PLoS ONE (Jan 2023)
Association between sociodemographic factors and cholesterol-lowering medication use in U.S. adults post-myocardial infarction
Abstract
Introduction Cholesterol-lowering medications offer effective secondary prevention after myocardial infarction (MI). Our objective was to evaluate the association between sociodemographic factors and cholesterol-lowering medication use in high-risk adults. Methods We conducted an analysis using weighted data from 31,408 participants in the 2017 and 2019 Behavioral Risk Factor Surveillance Systems cross-sectional surveys, who had a self-reported history of MI and high blood cholesterol.
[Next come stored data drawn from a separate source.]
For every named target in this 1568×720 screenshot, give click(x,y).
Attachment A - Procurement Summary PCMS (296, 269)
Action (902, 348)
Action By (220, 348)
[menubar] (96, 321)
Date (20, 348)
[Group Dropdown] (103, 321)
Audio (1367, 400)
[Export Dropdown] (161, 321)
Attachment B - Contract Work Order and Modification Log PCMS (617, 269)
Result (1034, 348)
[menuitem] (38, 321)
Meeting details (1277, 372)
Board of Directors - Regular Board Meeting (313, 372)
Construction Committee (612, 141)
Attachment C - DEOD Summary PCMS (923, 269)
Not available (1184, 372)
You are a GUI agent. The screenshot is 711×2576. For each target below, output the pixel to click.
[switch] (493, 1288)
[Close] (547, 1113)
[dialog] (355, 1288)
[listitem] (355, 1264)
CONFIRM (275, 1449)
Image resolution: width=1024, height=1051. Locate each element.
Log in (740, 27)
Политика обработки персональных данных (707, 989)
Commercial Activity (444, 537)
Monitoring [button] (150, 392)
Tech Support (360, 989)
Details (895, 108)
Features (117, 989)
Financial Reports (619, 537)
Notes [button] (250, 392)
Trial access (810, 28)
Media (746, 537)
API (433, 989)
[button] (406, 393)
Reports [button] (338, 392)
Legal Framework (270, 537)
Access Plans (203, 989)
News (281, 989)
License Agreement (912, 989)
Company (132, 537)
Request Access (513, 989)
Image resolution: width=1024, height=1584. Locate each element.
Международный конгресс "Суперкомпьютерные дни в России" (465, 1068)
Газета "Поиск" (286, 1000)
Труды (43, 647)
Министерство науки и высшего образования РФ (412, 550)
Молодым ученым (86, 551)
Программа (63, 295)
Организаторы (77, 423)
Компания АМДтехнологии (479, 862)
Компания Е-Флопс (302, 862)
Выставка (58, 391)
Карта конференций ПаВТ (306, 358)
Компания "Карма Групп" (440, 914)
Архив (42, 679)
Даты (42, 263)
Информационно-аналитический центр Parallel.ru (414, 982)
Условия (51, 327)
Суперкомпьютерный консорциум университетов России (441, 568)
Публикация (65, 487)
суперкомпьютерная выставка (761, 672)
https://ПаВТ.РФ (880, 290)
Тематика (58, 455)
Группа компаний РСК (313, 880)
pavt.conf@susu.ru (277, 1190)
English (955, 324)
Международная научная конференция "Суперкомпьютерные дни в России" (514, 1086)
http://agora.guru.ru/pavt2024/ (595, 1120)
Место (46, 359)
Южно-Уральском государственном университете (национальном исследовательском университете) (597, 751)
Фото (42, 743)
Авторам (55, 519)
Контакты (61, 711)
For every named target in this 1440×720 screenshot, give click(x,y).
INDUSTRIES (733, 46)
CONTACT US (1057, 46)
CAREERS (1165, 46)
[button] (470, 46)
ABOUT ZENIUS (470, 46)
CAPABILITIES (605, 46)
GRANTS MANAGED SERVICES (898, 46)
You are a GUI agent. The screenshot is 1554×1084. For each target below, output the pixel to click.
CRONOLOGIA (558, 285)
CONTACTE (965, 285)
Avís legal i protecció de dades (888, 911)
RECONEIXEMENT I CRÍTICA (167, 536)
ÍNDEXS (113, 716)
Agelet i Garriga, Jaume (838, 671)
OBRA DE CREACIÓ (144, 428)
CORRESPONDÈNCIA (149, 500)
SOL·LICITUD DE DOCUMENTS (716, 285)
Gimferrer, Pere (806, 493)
The sociodemographic factors evaluated were sex, age, race and ethnicity, annual household income, education level, relationship status, and reported healthcare coverage. We estimated the weighted prevalence of medication use, and weighted prevalence differences (with 95% confidence intervals) across categories, adjusting for sex, age group, healthcare coverage, smoking status, hypertension, and diabetes. Results and discussion Overall, 83% of survey participants with a self-reported history of both MI and high blood cholesterol reported currently using a cholesterol-lowering medication. The prevalence of use was only 61% in those without self-reported healthcare coverage, compared to 85% of those with healthcare coverage (adjusted prevalence difference of -20%; 95% CI: -25% to -14%). Use of cholesterol-lowering medication was relatively low in younger adults and higher in older adults, leveling off after age 65 years. The proportion of Native Hawaiian or Pacific Islanders who were using a cholesterol-lowering medication was relatively low, but otherwise there was little variation by race and ethnicity. Household income, education level, and relationship status were weakly or not associated with medication use. Conclusions Knowledge of characteristics of persons who are relatively less likely to be adherent with cholesterol-lowering medications for secondary prevention may be useful to policymakers and healthcare providers involved in the long-term treatment of MI patients. Policy makers might consider a reduced cost prescription coverage for persons without current healthcare coverage who have sustained an MI to reduce future cardiovascular morbidity and mortality.